Raw data
————
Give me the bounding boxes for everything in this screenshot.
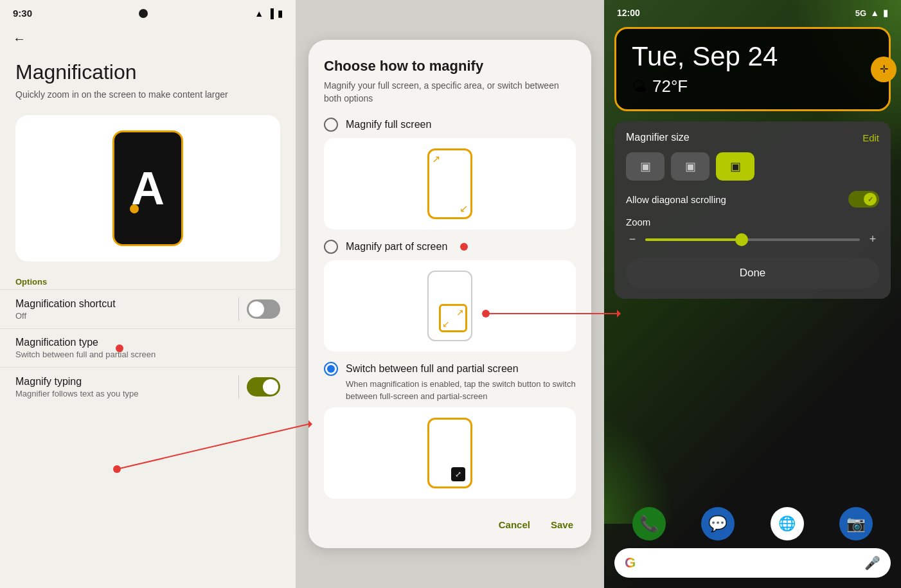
wifi-icon: ▲ — [254, 8, 263, 19]
app-icon-messages[interactable]: 💬 — [701, 507, 735, 540]
setting-item-typing[interactable]: Magnify typing Magnifier follows text as… — [0, 367, 296, 406]
phone-icon-switch: ⤢ — [427, 418, 472, 488]
radio-circle-fullscreen[interactable] — [324, 118, 338, 132]
save-button[interactable]: Save — [548, 514, 576, 535]
size-btn-medium[interactable]: ▣ — [671, 152, 709, 181]
size-options: ▣ ▣ ▣ — [626, 152, 879, 181]
diagonal-toggle[interactable]: ✓ — [848, 191, 879, 208]
dialog-title: Choose how to magnify — [324, 58, 576, 75]
phone-app-icon: 📞 — [639, 515, 659, 533]
cancel-button[interactable]: Cancel — [496, 514, 533, 535]
size-small-icon: ▣ — [640, 159, 651, 174]
zoom-control: − + — [626, 233, 879, 246]
phone-mini-letter: A — [131, 162, 165, 215]
google-search-bar[interactable]: G 🎤 — [614, 548, 891, 578]
size-medium-icon: ▣ — [685, 159, 696, 174]
magnify-box: ↙ ↗ — [439, 304, 467, 332]
signal-icon: ▐ — [267, 8, 274, 19]
arrow-dot-partial — [460, 243, 468, 251]
typing-toggle[interactable] — [247, 377, 280, 396]
radio-text-partial: Magnify part of screen — [346, 241, 447, 253]
radio-label-fullscreen: Magnify full screen — [324, 118, 576, 132]
status-icons: ▲ ▐ ▮ — [254, 8, 283, 19]
radio-text-fullscreen: Magnify full screen — [346, 119, 431, 130]
option-preview-partial: ↙ ↗ — [324, 260, 576, 352]
phone-status-icons: 5G ▲ ▮ — [855, 8, 888, 18]
bottom-dock: 📞 💬 🌐 📷 G 🎤 — [604, 502, 901, 588]
phone-time: 12:00 — [617, 8, 640, 18]
shortcut-toggle[interactable] — [247, 299, 280, 319]
zoom-slider-fill — [645, 238, 742, 241]
dialog-desc: Magnify your full screen, a specific are… — [324, 80, 576, 105]
radio-circle-partial[interactable] — [324, 240, 338, 254]
magnifier-panel: Magnifier size Edit ▣ ▣ ▣ Allow diagonal… — [614, 121, 891, 299]
phone-preview-container: A — [15, 115, 280, 262]
zoom-slider[interactable] — [645, 238, 860, 241]
size-btn-large[interactable]: ▣ — [716, 152, 754, 181]
setting-item-type-left: Magnification type Switch between full a… — [15, 337, 280, 359]
phone-5g-icon: 5G — [855, 8, 866, 18]
zoom-slider-thumb[interactable] — [735, 233, 748, 246]
page-title: Magnification — [0, 50, 296, 87]
setting-typing-right — [238, 375, 280, 398]
back-button[interactable]: ← — [0, 22, 296, 50]
magnifier-edit-button[interactable]: Edit — [862, 132, 879, 143]
divider — [238, 298, 239, 321]
check-icon: ✓ — [868, 195, 873, 204]
weather-temp: 72°F — [652, 76, 688, 96]
magnifier-size-label: Magnifier size — [626, 132, 690, 143]
mic-icon[interactable]: 🎤 — [864, 555, 880, 571]
toggle-green-thumb: ✓ — [864, 193, 877, 206]
app-icon-chrome[interactable]: 🌐 — [771, 507, 804, 540]
setting-item-type[interactable]: Magnification type Switch between full a… — [0, 328, 296, 367]
phone-mini: A — [112, 130, 183, 246]
setting-shortcut-desc: Off — [15, 311, 238, 321]
clock-widget: Tue, Sep 24 🌤 72°F ✛ — [614, 27, 891, 111]
app-icon-phone[interactable]: 📞 — [632, 507, 666, 540]
arrow-br: ↙ — [459, 202, 468, 215]
zoom-plus-button[interactable]: + — [866, 233, 879, 246]
switch-icon-inner: ⤢ — [455, 470, 461, 479]
radio-label-partial: Magnify part of screen — [324, 240, 576, 254]
radio-circle-switch[interactable] — [324, 362, 338, 376]
option-preview-switch: ⤢ — [324, 407, 576, 499]
option-preview-fullscreen: ↗ ↙ — [324, 138, 576, 229]
arrow-tl: ↗ — [432, 153, 440, 165]
setting-type-title: Magnification type — [15, 337, 280, 348]
switch-desc: When magnification is enabled, tap the s… — [346, 379, 576, 402]
messages-app-icon: 💬 — [708, 515, 727, 533]
dock-apps: 📞 💬 🌐 📷 — [614, 507, 891, 540]
magnify-tr: ↗ — [456, 307, 464, 317]
clock-weather: 🌤 72°F — [632, 76, 873, 96]
dialog-panel: Choose how to magnify Magnify your full … — [296, 0, 604, 588]
clock-date: Tue, Sep 24 — [632, 42, 873, 71]
setting-shortcut-title: Magnification shortcut — [15, 298, 238, 310]
zoom-minus-button[interactable]: − — [626, 233, 639, 246]
page-subtitle: Quickly zoom in on the screen to make co… — [0, 87, 296, 110]
radio-option-switch[interactable]: Switch between full and partial screen W… — [324, 362, 576, 498]
options-label: Options — [0, 272, 296, 289]
toggle-thumb-typing — [263, 379, 278, 395]
radio-text-switch: Switch between full and partial screen — [346, 363, 519, 375]
phone-icon-full: ↗ ↙ — [427, 148, 472, 219]
zoom-row: Zoom − + — [626, 217, 879, 246]
phone-status-bar: 12:00 5G ▲ ▮ — [604, 0, 901, 22]
camera-app-icon: 📷 — [846, 515, 866, 533]
weather-icon: 🌤 — [632, 78, 647, 96]
magnifier-title-row: Magnifier size Edit — [626, 132, 879, 143]
app-icon-camera[interactable]: 📷 — [839, 507, 873, 540]
radio-option-partial[interactable]: Magnify part of screen ↙ ↗ — [324, 240, 576, 352]
phone-wifi-icon: ▲ — [870, 8, 879, 18]
toggle-thumb — [249, 301, 264, 317]
radio-label-switch: Switch between full and partial screen — [324, 362, 576, 376]
chrome-app-icon: 🌐 — [778, 515, 796, 532]
size-btn-small[interactable]: ▣ — [626, 152, 665, 181]
setting-item-shortcut[interactable]: Magnification shortcut Off — [0, 289, 296, 328]
done-button[interactable]: Done — [626, 258, 879, 289]
move-icon: ✛ — [880, 63, 888, 75]
phone-content: Tue, Sep 24 🌤 72°F ✛ Magnifier size Edit… — [604, 22, 901, 502]
move-button[interactable]: ✛ — [871, 57, 897, 82]
radio-option-fullscreen[interactable]: Magnify full screen ↗ ↙ — [324, 118, 576, 229]
camera-dot — [139, 9, 148, 18]
phone-battery-icon: ▮ — [883, 8, 888, 18]
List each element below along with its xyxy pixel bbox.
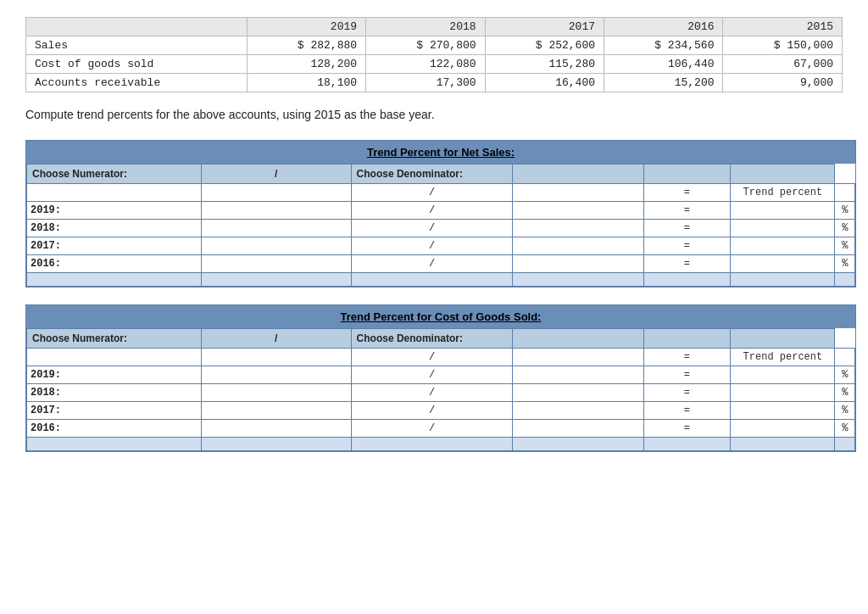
percent-sign-2018: % (835, 220, 855, 237)
result-input-2016[interactable] (731, 255, 835, 273)
base-numerator-input[interactable] (201, 184, 351, 202)
header-2018: 2018 (366, 18, 485, 36)
year-label: 2017: (27, 237, 202, 255)
denominator-input-2016[interactable] (513, 420, 643, 438)
numerator-input-2017[interactable] (201, 402, 351, 420)
denominator-input-2017[interactable] (513, 237, 643, 255)
numerator-input-2019[interactable] (201, 202, 351, 220)
equals-2019: = (643, 202, 731, 220)
numerator-input-2016[interactable] (201, 420, 351, 438)
empty-cell (835, 438, 855, 451)
slash-2019: / (351, 366, 513, 384)
table-cell: 17,300 (366, 74, 485, 92)
year-label: 2019: (27, 366, 202, 384)
row-label: Sales (26, 36, 248, 55)
empty-cell (27, 438, 202, 451)
base-percent-sign (835, 184, 855, 202)
result-input-2016[interactable] (731, 420, 835, 438)
equals-2016: = (643, 420, 731, 438)
denominator-input-2019[interactable] (513, 202, 643, 220)
slash-2017: / (351, 237, 513, 255)
denominator-input-2019[interactable] (513, 366, 643, 384)
net-sales-title: Trend Percent for Net Sales: (26, 141, 855, 164)
equals-2018: = (643, 384, 731, 402)
slash-2019: / (351, 202, 513, 220)
base-slash: / (351, 349, 513, 366)
numerator-input-2017[interactable] (201, 237, 351, 255)
base-equals: = (643, 184, 731, 202)
table-cell: 128,200 (247, 55, 365, 74)
result-input-2017[interactable] (731, 402, 835, 420)
table-cell: $ 270,800 (366, 36, 485, 55)
equals-2017: = (643, 237, 731, 255)
result-input-2017[interactable] (731, 237, 835, 255)
table-cell: 115,280 (485, 55, 604, 74)
base-slash: / (351, 184, 513, 202)
percent-sign-2019: % (835, 366, 855, 384)
base-numerator-input[interactable] (201, 349, 351, 366)
base-equals: = (643, 349, 731, 366)
denominator-input-2016[interactable] (513, 255, 643, 273)
result-input-2018[interactable] (731, 384, 835, 402)
year-label: 2018: (27, 220, 202, 237)
empty-cell (835, 273, 855, 287)
slash-2018: / (351, 220, 513, 237)
empty-cell (201, 273, 351, 287)
choose-numerator-header: Choose Numerator: (27, 165, 202, 184)
empty-cell (351, 273, 513, 287)
percent-sign-2019: % (835, 202, 855, 220)
denominator-input-2017[interactable] (513, 402, 643, 420)
year-label: 2018: (27, 384, 202, 402)
table-cell: 15,200 (604, 74, 723, 92)
empty-cell (731, 273, 835, 287)
result-header (643, 329, 731, 349)
numerator-input-2019[interactable] (201, 366, 351, 384)
denominator-input-2018[interactable] (513, 220, 643, 237)
slash-2016: / (351, 420, 513, 438)
year-label: 2016: (27, 255, 202, 273)
equals-2019: = (643, 366, 731, 384)
numerator-input-2018[interactable] (201, 220, 351, 237)
base-trend-percent-label: Trend percent (731, 349, 835, 366)
percent-sign-2018: % (835, 384, 855, 402)
equals-header (513, 165, 643, 184)
header-2016: 2016 (604, 18, 723, 36)
base-denominator-input[interactable] (513, 184, 643, 202)
row-label: Accounts receivable (26, 74, 248, 92)
row-label: Cost of goods sold (26, 55, 248, 74)
header-2015: 2015 (723, 18, 843, 36)
empty-cell (513, 273, 643, 287)
empty-cell (351, 438, 513, 451)
table-cell: $ 150,000 (723, 36, 843, 55)
choose-denominator-header: Choose Denominator: (351, 165, 513, 184)
choose-denominator-header: Choose Denominator: (351, 329, 513, 349)
header-2019: 2019 (247, 18, 365, 36)
table-cell: 106,440 (604, 55, 723, 74)
slash-header: / (201, 329, 351, 349)
result-input-2019[interactable] (731, 202, 835, 220)
result-header (643, 165, 731, 184)
result-input-2018[interactable] (731, 220, 835, 237)
table-cell: $ 234,560 (604, 36, 723, 55)
percent-sign-2016: % (835, 255, 855, 273)
cogs-section: Trend Percent for Cost of Goods Sold: Ch… (25, 304, 856, 452)
empty-cell (643, 438, 731, 451)
numerator-input-2016[interactable] (201, 255, 351, 273)
percent-sign-2017: % (835, 237, 855, 255)
empty-cell (643, 273, 731, 287)
percent-sign-2016: % (835, 420, 855, 438)
result-input-2019[interactable] (731, 366, 835, 384)
base-percent-sign (835, 349, 855, 366)
cogs-title: Trend Percent for Cost of Goods Sold: (26, 305, 855, 328)
empty-cell (731, 438, 835, 451)
choose-numerator-header: Choose Numerator: (27, 329, 202, 349)
denominator-input-2018[interactable] (513, 384, 643, 402)
base-row-label (27, 184, 202, 202)
table-cell: $ 282,880 (247, 36, 365, 55)
year-label: 2019: (27, 202, 202, 220)
percent-sign-2017: % (835, 402, 855, 420)
base-denominator-input[interactable] (513, 349, 643, 366)
slash-2017: / (351, 402, 513, 420)
header-empty (26, 18, 248, 36)
numerator-input-2018[interactable] (201, 384, 351, 402)
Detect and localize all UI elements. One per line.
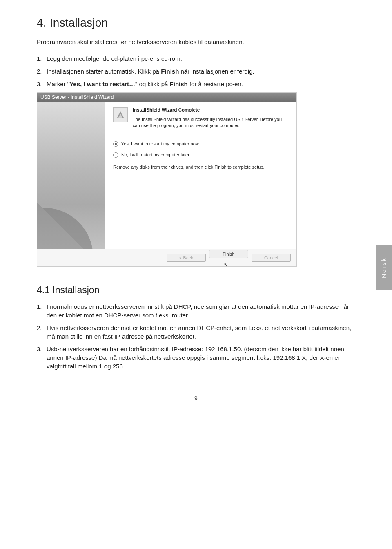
wizard-paragraph: Remove any disks from their drives, and …: [113, 164, 288, 170]
installer-icon: [113, 107, 128, 122]
finish-button[interactable]: Finish: [209, 250, 248, 258]
step-text: " og klikk på: [135, 80, 170, 87]
language-side-tab: Norsk: [376, 245, 392, 290]
radio-selected-icon: [113, 141, 118, 147]
radio-label: Yes, I want to restart my computer now.: [121, 141, 200, 146]
list-item: Hvis nettverksserveren derimot er koblet…: [37, 324, 355, 341]
list-item: I normalmodus er nettverksserveren innst…: [37, 302, 355, 319]
radio-label: No, I will restart my computer later.: [121, 152, 190, 157]
section-title: 4. Installasjon: [37, 16, 355, 29]
config-steps-list: I normalmodus er nettverksserveren innst…: [37, 302, 355, 370]
radio-restart-now[interactable]: Yes, I want to restart my computer now.: [113, 141, 288, 147]
emphasis-finish: Finish: [170, 80, 188, 87]
step-text: når installasjonen er ferdig.: [179, 68, 254, 75]
emphasis-restart: Yes, I want to restart…: [69, 80, 135, 87]
wizard-screenshot: USB Server - InstallShield Wizard Instal…: [37, 92, 297, 267]
step-text: Legg den medfølgende cd-platen i pc-ens …: [47, 55, 182, 62]
step-text: Marker ": [47, 80, 69, 87]
list-item: Installasjonen starter automatisk. Klikk…: [37, 67, 355, 76]
cancel-button[interactable]: Cancel: [252, 254, 291, 262]
wizard-titlebar: USB Server - InstallShield Wizard: [37, 93, 296, 102]
back-button[interactable]: < Back: [167, 254, 206, 262]
wizard-paragraph: The InstallShield Wizard has successfull…: [133, 116, 288, 129]
list-item: Marker "Yes, I want to restart…" og klik…: [37, 80, 355, 88]
emphasis-finish: Finish: [161, 68, 179, 75]
section-intro: Programvaren skal installeres før nettve…: [37, 38, 355, 46]
wizard-side-art: [37, 167, 105, 249]
radio-restart-later[interactable]: No, I will restart my computer later.: [113, 152, 288, 158]
step-text: for å restarte pc-en.: [188, 80, 243, 87]
list-item: Legg den medfølgende cd-platen i pc-ens …: [37, 54, 355, 63]
wizard-side-panel: [37, 102, 105, 249]
list-item: Usb-nettverksserveren har en forhåndsinn…: [37, 345, 355, 370]
radio-unselected-icon: [113, 152, 118, 158]
wizard-heading: InstallShield Wizard Complete: [133, 107, 288, 112]
install-steps-list: Legg den medfølgende cd-platen i pc-ens …: [37, 54, 355, 88]
page-number: 9: [37, 395, 355, 402]
cursor-icon: ↖: [224, 261, 228, 268]
step-text: Installasjonen starter automatisk. Klikk…: [47, 68, 161, 75]
subsection-title: 4.1 Installasjon: [37, 285, 355, 296]
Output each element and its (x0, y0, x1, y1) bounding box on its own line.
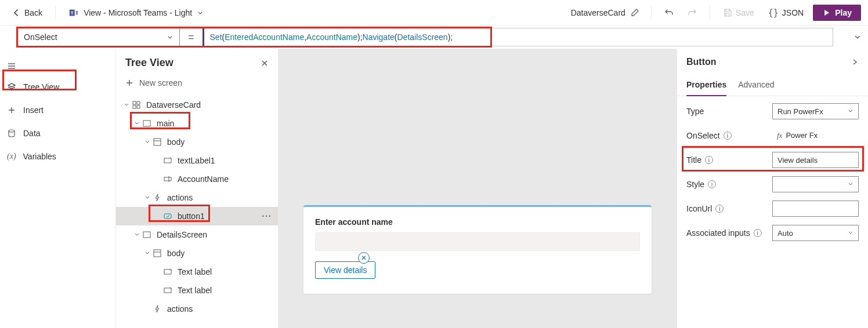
formula-input[interactable]: Set(EnteredAccountName, AccountName); Na… (202, 28, 833, 46)
prop-panel-header: Button (677, 49, 868, 75)
rail-data[interactable]: Data (0, 122, 115, 145)
play-label: Play (835, 8, 852, 17)
redo-icon (687, 8, 697, 18)
svg-text:T: T (71, 10, 74, 15)
tree-node-textlabel1[interactable]: textLabel1 (116, 151, 278, 170)
top-command-bar: Back T View - Microsoft Teams - Light Da… (0, 0, 868, 25)
app-icon (132, 101, 140, 109)
new-screen-label: New screen (139, 78, 182, 88)
redo-button (683, 3, 701, 22)
info-icon[interactable]: i (724, 132, 732, 140)
token: ); (357, 32, 363, 42)
undo-button[interactable] (660, 3, 678, 22)
save-button: Save (718, 6, 759, 20)
tree-node-root[interactable]: DataverseCard (116, 96, 278, 114)
info-icon[interactable]: i (708, 180, 716, 188)
tree-label: textLabel1 (178, 156, 215, 165)
prop-iconurl-input[interactable] (772, 201, 859, 217)
prop-label: IconUrl (686, 204, 712, 213)
svg-rect-5 (137, 101, 140, 104)
prop-title-input[interactable]: View details (772, 152, 859, 168)
tree-list: DataverseCard main body textLabel1 Accou (116, 92, 278, 328)
prop-value: Power Fx (786, 131, 818, 140)
svg-rect-11 (164, 177, 171, 181)
prop-style-select[interactable] (772, 176, 859, 192)
prop-label: Style (686, 180, 704, 189)
chevron-down-icon (134, 232, 140, 238)
prop-label: Title (686, 155, 701, 165)
prop-type-select[interactable]: Run PowerFx (772, 103, 859, 119)
prop-value: Run PowerFx (777, 107, 823, 116)
info-icon[interactable]: i (715, 205, 724, 213)
canvas[interactable]: Enter account name ✕ View details (279, 49, 677, 328)
prop-onselect-value[interactable]: fxPower Fx (772, 127, 859, 144)
prop-row-title: Titlei View details (686, 152, 859, 168)
chevron-down-icon (124, 102, 129, 108)
tab-advanced[interactable]: Advanced (738, 75, 774, 96)
prop-label: OnSelect (686, 131, 720, 140)
app-name-text: DataverseCard (571, 8, 625, 17)
rail-insert[interactable]: Insert (0, 99, 115, 122)
left-rail: Tree View Insert Data (x) Variables (0, 49, 116, 328)
token-type: DetailsScreen (397, 32, 448, 42)
more-icon[interactable]: ··· (262, 212, 272, 221)
chevron-right-icon[interactable] (851, 58, 859, 66)
close-icon[interactable] (261, 59, 269, 67)
tree-panel: Tree View New screen DataverseCard main … (116, 49, 279, 328)
tree-label: body (167, 137, 185, 147)
rail-label: Tree View (23, 82, 59, 92)
token-id: AccountName (306, 32, 357, 42)
tree-node-button1[interactable]: button1 ··· (116, 207, 278, 225)
tree-label: actions (167, 304, 193, 314)
new-screen-button[interactable]: New screen (116, 74, 278, 92)
formula-bar: OnSelect = Set(EnteredAccountName, Accou… (0, 25, 868, 49)
rail-tree-view[interactable]: Tree View (0, 75, 115, 99)
prop-row-associated: Associated inputsi Auto (686, 225, 859, 241)
tree-node-detailsscreen[interactable]: DetailsScreen (116, 225, 278, 244)
textlabel-icon (164, 268, 172, 276)
tab-label: Advanced (738, 80, 774, 89)
svg-point-3 (9, 130, 15, 132)
tree-node-main[interactable]: main (116, 114, 278, 133)
play-icon (822, 9, 830, 17)
container-icon (153, 249, 161, 257)
divider (651, 6, 652, 20)
rail-hamburger[interactable] (0, 57, 115, 75)
tree-node-actions2[interactable]: actions (116, 300, 278, 318)
info-icon[interactable]: i (705, 156, 713, 164)
arrow-left-icon (12, 8, 21, 17)
tab-properties[interactable]: Properties (686, 75, 726, 96)
svg-rect-9 (154, 139, 161, 145)
tree-node-accountname[interactable]: AccountName (116, 170, 278, 188)
button-icon (164, 212, 172, 220)
card-preview[interactable]: Enter account name ✕ View details (303, 205, 652, 294)
tree-node-textlabel-a[interactable]: Text label (116, 263, 278, 281)
tree-node-actions[interactable]: actions (116, 188, 278, 207)
tree-node-textlabel-b[interactable]: Text label (116, 281, 278, 300)
screen-icon (143, 231, 151, 239)
svg-rect-1 (76, 10, 78, 14)
back-button[interactable]: Back (7, 6, 47, 20)
lightning-icon (153, 305, 161, 313)
prop-panel-title: Button (686, 57, 717, 67)
rail-variables[interactable]: (x) Variables (0, 145, 115, 168)
edit-icon[interactable] (630, 8, 639, 17)
back-label: Back (24, 8, 42, 17)
equals-icon: = (186, 31, 197, 43)
view-details-button[interactable]: View details (315, 261, 375, 279)
json-button[interactable]: {} JSON (764, 5, 808, 20)
svg-rect-6 (133, 105, 136, 108)
svg-rect-4 (133, 101, 136, 104)
chevron-down-icon (848, 181, 853, 187)
tree-node-body2[interactable]: body (116, 244, 278, 263)
error-badge-icon[interactable]: ✕ (358, 252, 370, 264)
play-button[interactable]: Play (813, 5, 861, 21)
theme-selector[interactable]: T View - Microsoft Teams - Light (64, 5, 208, 20)
tree-node-body[interactable]: body (116, 133, 278, 151)
prop-assoc-select[interactable]: Auto (772, 225, 859, 241)
property-selector[interactable]: OnSelect (17, 28, 180, 46)
card-text-input[interactable] (315, 232, 640, 251)
info-icon[interactable]: i (754, 229, 762, 237)
svg-rect-14 (154, 250, 161, 257)
expand-formula-button[interactable] (853, 32, 862, 42)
————
Exercise details
Going through the listing, tally each line that contains "Marker", then state the total with no other text.

Written solution
2